2.1. Fundamentos de facto

Os factos relevantes para a apreciação da apontada questão são os descritos no relatório que antecede e ainda os seguintes, emergentes de actos praticados no processo:
2.1.1. A execução foi instaurada em 21.09.2018.
2.1.2. Em 30.01.2019, sob a referência nº 31385530, foi comunicado ao Agente de Execução que a Exequente, o Executado e o cônjuge deste haviam acordado no «pagamento em prestações», estipulando-se no acordo escrito que então juntaram aos autos:
«(…)
A quantia exequenda, taxa de justiça e nota de despesas e honorários do Agente de Execução, da qual o executado será notificado, serão pagas da seguinte forma:
a) Uma primeira prestação, no valor de 6.500,00 €, em numerário, a ser paga na data da assinatura do presente acordo, dando desde já o exequente a respectiva quitação;
b) As prestações subsequentes serão em prestações mensais, iguais e sucessivas de 500,00 € nos meses de Janeiro, Fevereiro, Março, Abril, Maio, Outubro, Novembro e Dezembro e de 1.000,00 € nos meses de Junho, Julho, Agosto e Setembro;
- As prestações subsequentes à primeira prestação, serão pagas até ao dia vinte de cada mês, vencendo-se a primeira em Fevereiro de 2019 e as restantes e, igual dia dos meses subsequentes, a pagar através de transferência bancária para a conta com o NIB …………. 51 do Banco ….
- A falta de pagamento de uma das prestações implica o vencimento imediato das restantes, bem como o pagamento de juros de mora vencidos desde a entrada da ação executiva até efectivo e integral.
A Exequente declara expressamente que não prescinde da penhora do imóvel efectuada nos presentes autos, pelo que requere a V. Ex.a se digne converter a mesma em hipoteca, nos termos do disposto no artigo 807.º/1 do C.P.C., sendo o Executado responsável pelo pagamento das custas e despesas a tal acto inerente.».

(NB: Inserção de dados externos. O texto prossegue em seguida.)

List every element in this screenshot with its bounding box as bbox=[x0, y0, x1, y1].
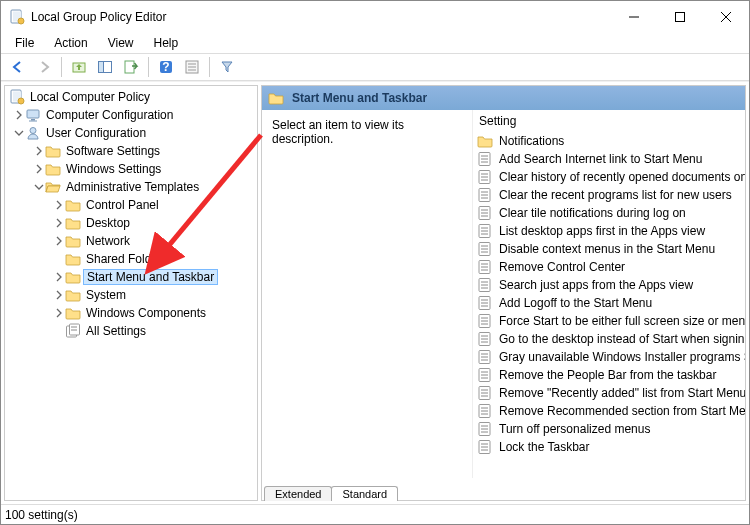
tree-start-menu-taskbar[interactable]: Start Menu and Taskbar bbox=[5, 268, 257, 286]
folder-icon bbox=[65, 305, 81, 321]
setting-row[interactable]: Disable context menus in the Start Menu bbox=[473, 240, 745, 258]
setting-row[interactable]: Lock the Taskbar bbox=[473, 438, 745, 456]
folder-icon bbox=[477, 133, 493, 149]
toolbar: ? bbox=[1, 53, 749, 81]
setting-label: Remove the People Bar from the taskbar bbox=[499, 368, 716, 382]
export-button[interactable] bbox=[119, 55, 143, 79]
policy-item-icon bbox=[477, 385, 493, 401]
setting-row[interactable]: Clear tile notifications during log on bbox=[473, 204, 745, 222]
svg-rect-24 bbox=[125, 61, 134, 73]
setting-label: Search just apps from the Apps view bbox=[499, 278, 693, 292]
window-title: Local Group Policy Editor bbox=[31, 10, 611, 24]
menu-view[interactable]: View bbox=[98, 34, 144, 52]
properties-button[interactable] bbox=[180, 55, 204, 79]
setting-row[interactable]: Add Logoff to the Start Menu bbox=[473, 294, 745, 312]
tree-computer-config[interactable]: Computer Configuration bbox=[5, 106, 257, 124]
menu-help[interactable]: Help bbox=[144, 34, 189, 52]
folder-icon bbox=[65, 251, 81, 267]
tree-network[interactable]: Network bbox=[5, 232, 257, 250]
help-button[interactable]: ? bbox=[154, 55, 178, 79]
settings-list: Setting NotificationsAdd Search Internet… bbox=[472, 110, 745, 478]
folder-icon bbox=[268, 90, 284, 106]
setting-row[interactable]: Force Start to be either full screen siz… bbox=[473, 312, 745, 330]
menu-bar: File Action View Help bbox=[1, 33, 749, 53]
setting-row[interactable]: Notifications bbox=[473, 132, 745, 150]
computer-icon bbox=[25, 107, 41, 123]
setting-label: List desktop apps first in the Apps view bbox=[499, 224, 705, 238]
setting-row[interactable]: Remove Recommended section from Start Me… bbox=[473, 402, 745, 420]
tree-shared-folders[interactable]: Shared Folders bbox=[5, 250, 257, 268]
policy-item-icon bbox=[477, 187, 493, 203]
setting-label: Lock the Taskbar bbox=[499, 440, 590, 454]
tree-user-config[interactable]: User Configuration bbox=[5, 124, 257, 142]
collapse-icon[interactable] bbox=[13, 127, 25, 139]
menu-file[interactable]: File bbox=[5, 34, 44, 52]
expand-icon[interactable] bbox=[53, 307, 65, 319]
tree-root[interactable]: Local Computer Policy bbox=[5, 88, 257, 106]
expand-icon[interactable] bbox=[33, 145, 45, 157]
tree-desktop[interactable]: Desktop bbox=[5, 214, 257, 232]
expand-icon[interactable] bbox=[53, 271, 65, 283]
tree-all-settings[interactable]: All Settings bbox=[5, 322, 257, 340]
tree-label: Windows Settings bbox=[63, 162, 164, 176]
tree-software-settings[interactable]: Software Settings bbox=[5, 142, 257, 160]
detail-header: Start Menu and Taskbar bbox=[262, 86, 745, 110]
tab-standard[interactable]: Standard bbox=[331, 486, 398, 501]
setting-row[interactable]: Remove Control Center bbox=[473, 258, 745, 276]
show-hide-tree-button[interactable] bbox=[93, 55, 117, 79]
policy-item-icon bbox=[477, 277, 493, 293]
settings-scroll[interactable]: NotificationsAdd Search Internet link to… bbox=[473, 132, 745, 478]
policy-item-icon bbox=[477, 349, 493, 365]
tab-extended[interactable]: Extended bbox=[264, 486, 332, 501]
window-buttons bbox=[611, 1, 749, 33]
expand-icon[interactable] bbox=[53, 289, 65, 301]
menu-action[interactable]: Action bbox=[44, 34, 97, 52]
folder-open-icon bbox=[45, 179, 61, 195]
tree-admin-templates[interactable]: Administrative Templates bbox=[5, 178, 257, 196]
tree-windows-settings[interactable]: Windows Settings bbox=[5, 160, 257, 178]
description-pane: Select an item to view its description. bbox=[262, 110, 472, 478]
setting-row[interactable]: Gray unavailable Windows Installer progr… bbox=[473, 348, 745, 366]
setting-row[interactable]: Remove "Recently added" list from Start … bbox=[473, 384, 745, 402]
window: Local Group Policy Editor File Action Vi… bbox=[0, 0, 750, 525]
setting-row[interactable]: Clear history of recently opened documen… bbox=[473, 168, 745, 186]
setting-row[interactable]: List desktop apps first in the Apps view bbox=[473, 222, 745, 240]
setting-row[interactable]: Add Search Internet link to Start Menu bbox=[473, 150, 745, 168]
tree-label: User Configuration bbox=[43, 126, 149, 140]
setting-row[interactable]: Search just apps from the Apps view bbox=[473, 276, 745, 294]
policy-icon bbox=[9, 89, 25, 105]
expand-icon[interactable] bbox=[53, 199, 65, 211]
forward-button[interactable] bbox=[32, 55, 56, 79]
folder-icon bbox=[45, 143, 61, 159]
tree-label: Local Computer Policy bbox=[27, 90, 153, 104]
expand-icon[interactable] bbox=[53, 235, 65, 247]
expand-icon[interactable] bbox=[33, 163, 45, 175]
back-button[interactable] bbox=[6, 55, 30, 79]
collapse-icon[interactable] bbox=[33, 181, 45, 193]
setting-row[interactable]: Go to the desktop instead of Start when … bbox=[473, 330, 745, 348]
policy-item-icon bbox=[477, 205, 493, 221]
setting-label: Remove "Recently added" list from Start … bbox=[499, 386, 745, 400]
setting-label: Force Start to be either full screen siz… bbox=[499, 314, 745, 328]
close-button[interactable] bbox=[703, 1, 749, 33]
setting-row[interactable]: Remove the People Bar from the taskbar bbox=[473, 366, 745, 384]
policy-item-icon bbox=[477, 439, 493, 455]
setting-row[interactable]: Clear the recent programs list for new u… bbox=[473, 186, 745, 204]
tree-pane[interactable]: Local Computer Policy Computer Configura… bbox=[4, 85, 258, 501]
toolbar-separator bbox=[148, 57, 149, 77]
setting-label: Gray unavailable Windows Installer progr… bbox=[499, 350, 745, 364]
body: Local Computer Policy Computer Configura… bbox=[1, 81, 749, 504]
minimize-button[interactable] bbox=[611, 1, 657, 33]
expand-icon[interactable] bbox=[53, 217, 65, 229]
tree-control-panel[interactable]: Control Panel bbox=[5, 196, 257, 214]
maximize-button[interactable] bbox=[657, 1, 703, 33]
column-header-setting[interactable]: Setting bbox=[473, 110, 745, 132]
policy-item-icon bbox=[477, 241, 493, 257]
setting-row[interactable]: Turn off personalized menus bbox=[473, 420, 745, 438]
tree-windows-components[interactable]: Windows Components bbox=[5, 304, 257, 322]
tree-system[interactable]: System bbox=[5, 286, 257, 304]
filter-button[interactable] bbox=[215, 55, 239, 79]
expand-icon[interactable] bbox=[13, 109, 25, 121]
up-button[interactable] bbox=[67, 55, 91, 79]
svg-rect-18 bbox=[676, 13, 685, 22]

2.1.3. Pela apresentação nº 619, de 01.02.2019, foi registada a penhora, realizada nos autos de execução, da fracção autónoma designada pela letra L, correspondente ao rés-do-chão, do prédio urbano sito na Rua ..., Bloco .., em …, descrito na Conservatória de Registo Predial de ... sob o nº ../19860116-L, da freguesia de ....
2.1.4. A realização da penhora foi notificada a J. L. e a I. M. por carta registada expedida em 27.04.2020, bem como «para, no prazo de 10 (dez) dias deduzir, querendo, oposição à penhora».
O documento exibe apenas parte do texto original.